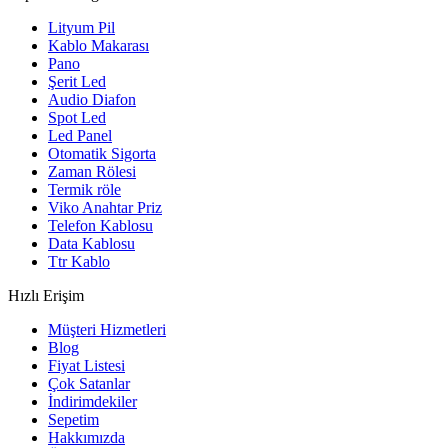
Lityum Pil
Kablo Makarası
Pano
Şerit Led
Audio Diafon
Spot Led
Led Panel
Otomatik Sigorta
Zaman Rölesi
Termik röle
Viko Anahtar Priz
Telefon Kablosu
Data Kablosu
Ttr Kablo
Hızlı Erişim
Müşteri Hizmetleri
Blog
Fiyat Listesi
Çok Satanlar
İndirimdekiler
Sepetim
Hakkımızda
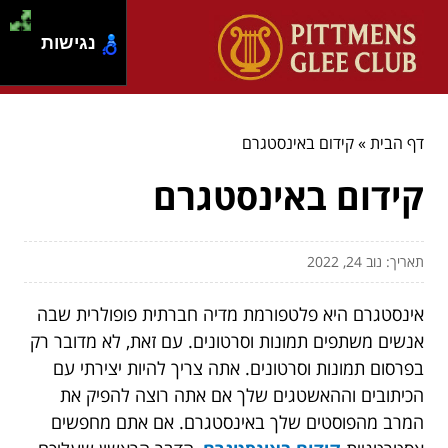
נגישות
דף הבית
»
קידום באינסטגרם
קידום באינסטגרם
תאריך: נוב 24, 2022
אינסטגרם היא פלטפורמת מדיה חברתית פופולרית שבה
אנשים משתפים תמונות וסרטונים. עם זאת, לא מדובר רק
בפרסום תמונות וסרטונים. אתה צריך להיות יצירתי עם
הכיתובים וההאשטגים שלך אם אתה רוצה להפיק את
המרב מהפוסטים שלך באינסטגרם. אם אתם מחפשים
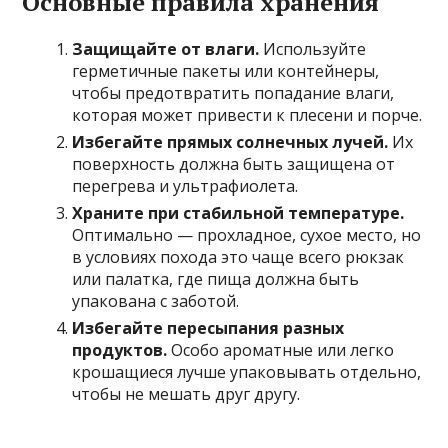
Основные правила хранения
Защищайте от влаги.
Используйте
герметичные пакеты или контейнеры,
чтобы предотвратить попадание влаги,
которая может привести к плесени и порче.
Избегайте прямых солнечных лучей.
Их
поверхность должна быть защищена от
перегрева и ультрафиолета.
Храните при стабильной температуре.
Оптимально — прохладное, сухое место, но
в условиях похода это чаще всего рюкзак
или палатка, где пища должна быть
упакована с заботой.
Избегайте пересыпания разных
продуктов.
Особо ароматные или легко
крошащиеся лучше упаковывать отдельно,
чтобы не мешать друг другу.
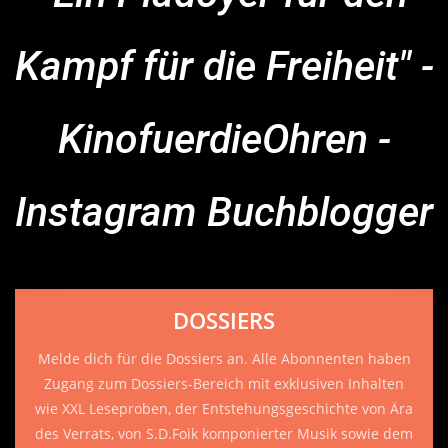
Kampf für die Freiheit" -
KinofuerdieOhren -
Instagram Buchblogger
DOSSIERS
Melde dich für die Dossiers an. Alle Abonnenten haben
Zugang zum Dossiers-Bereich mit exklusiven Inhalten
wie XXL Leseproben, der Entstehungsgeschichte von Ära
des Verrats, von S.D.Foik komponierter Musik sowie dem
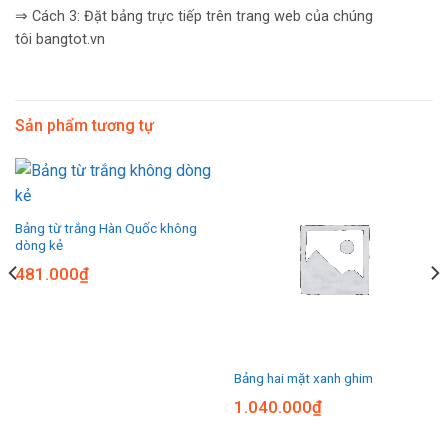
⇒ Cách 3: Đặt bảng trực tiếp trên trang web của chúng
tôi bangtot.vn
Sản phẩm tương tự
Bảng từ trắng Hàn Quốc không
dòng kẻ
481.000
₫
Bảng hai mặt xanh ghim
1.040.000
₫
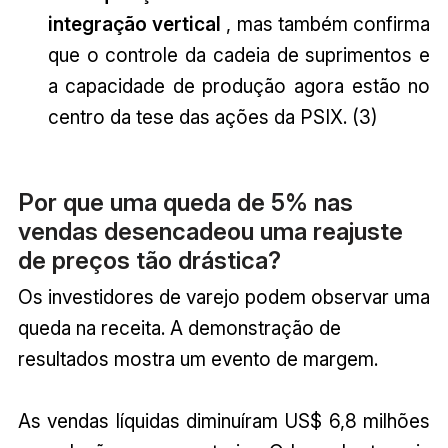
integração vertical
, mas também confirma
que o controle da cadeia de suprimentos e
a capacidade de produção agora estão no
centro da tese das ações da PSIX. (3)
Por que uma queda de 5% nas
vendas desencadeou uma reajuste
de preços tão drástica?
Os investidores de varejo podem observar uma
queda na receita. A demonstração de
resultados mostra um evento de margem.
As vendas líquidas diminuíram US$ 6,8 milhões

· · ·

▶ _What you will do_: What you return must be the entries above, exactly as they appear, without any pictures.

▶ _Answer area_:
Lityum Pil
Kablo Makarası
Pano
Şerit Led
Audio Diafon
Spot Led
Led Panel
Otomatik Sigorta
Zaman Rölesi
Termik röle
Viko Anahtar Priz
Telefon Kablosu
Data Kablosu
Ttr Kablo
Hızlı Erişim
Müşteri Hizmetleri
Blog
Fiyat Listesi
Çok Satanlar
İndirimdekiler
Sepetim
Hakkımızda
נגישות
דף הבית
»
קידום באינסטגרם
קידום באינסטגרם
תאריך: נוב 24, 2022
אינסטגרם היא פלטפורמת מדיה חברתית פופולרית שבה
אנשים משתפים תמונות וסרטונים. עם זאת, לא מדובר רק
בפרסום תמונות וסרטונים. אתה צריך להיות יצירתי עם
הכיתובים וההאשטגים שלך אם אתה רוצה להפיק את
המרב מהפוסטים שלך באינסטגרם. אם אתם מחפשים
Основные правила хранения
Защищайте от влаги.
Используйте
герметичные пакеты или контейнеры,
чтобы предотвратить попадание влаги,
которая может привести к плесени и порче.
Избегайте прямых солнечных лучей.
Их
поверхность должна быть защищена от
перегрева и ультрафиолета.
Храните при стабильной температуре.
Оптимально — прохладное, сухое место, но
в условиях похода это чаще всего рюкзак
или палатка, где пища должна быть
упакована с заботой.
Избегайте пересыпания разных
продуктов.
Особо ароматные или легко
крошащиеся лучше упаковывать отдельно,
чтобы не мешать друг другу.
Kampf für die Freiheit" -
KinofuerdieOhren -
Instagram Buchblogger
DOSSIERS
Melde dich für die Dossiers an. Alle Abonnenten haben
Zugang zum Dossiers-Bereich mit exklusiven Inhalten
wie XXL Leseproben, der Entstehungsgeschichte von Ära
des Verrats, von S.D.Foik komponierter Musik sowie dem
⇒ Cách 3: Đặt bảng trực tiếp trên trang web của chúng
tôi bangtot.vn
Sản phẩm tương tự
Bảng từ trắng Hàn Quốc không
dòng kẻ
481.000
₫
Bảng hai mặt xanh ghim
1.040.000
₫
integração vertical
, mas também confirma
que o controle da cadeia de suprimentos e
a capacidade de produção agora estão no
centro da tese das ações da PSIX. (3)
Por que uma queda de 5% nas
vendas desencadeou uma reajuste
de preços tão drástica?
Os investidores de varejo podem observar uma
queda na receita. A demonstração de
resultados mostra um evento de margem.
As vendas líquidas diminuíram US$ 6,8 milhões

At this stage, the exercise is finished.